- **ABOUT THIS EXERCISE**:
Go through the entries below and collect each line with the string "Brief" in it.

::: SUPPLIED RECORDS

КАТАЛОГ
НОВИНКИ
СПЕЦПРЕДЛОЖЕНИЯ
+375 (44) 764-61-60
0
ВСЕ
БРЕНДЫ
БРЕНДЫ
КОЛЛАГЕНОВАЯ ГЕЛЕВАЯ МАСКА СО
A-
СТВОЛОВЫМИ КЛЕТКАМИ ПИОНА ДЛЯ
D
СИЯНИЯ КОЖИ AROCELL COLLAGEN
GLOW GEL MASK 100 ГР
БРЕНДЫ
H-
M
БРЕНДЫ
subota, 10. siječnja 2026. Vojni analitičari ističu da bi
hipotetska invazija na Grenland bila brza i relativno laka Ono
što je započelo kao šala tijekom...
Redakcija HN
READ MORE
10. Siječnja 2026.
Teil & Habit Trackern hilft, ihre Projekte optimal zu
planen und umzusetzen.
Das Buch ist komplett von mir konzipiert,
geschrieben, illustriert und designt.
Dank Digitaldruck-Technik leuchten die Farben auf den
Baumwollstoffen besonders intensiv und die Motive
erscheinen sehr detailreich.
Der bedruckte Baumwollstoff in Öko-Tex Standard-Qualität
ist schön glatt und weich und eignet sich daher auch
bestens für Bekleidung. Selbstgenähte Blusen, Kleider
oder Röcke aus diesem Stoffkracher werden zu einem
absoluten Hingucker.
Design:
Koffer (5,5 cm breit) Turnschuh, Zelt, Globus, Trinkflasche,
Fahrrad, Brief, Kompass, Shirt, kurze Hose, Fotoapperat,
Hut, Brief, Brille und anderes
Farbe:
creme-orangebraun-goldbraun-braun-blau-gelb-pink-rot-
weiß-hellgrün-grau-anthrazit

::::::

- **ANSWER TO THIS PROBLEM**:
Fahrrad, Brief, Kompass, Shirt, kurze Hose, Fotoapperat,
Hut, Brief, Brille und anderes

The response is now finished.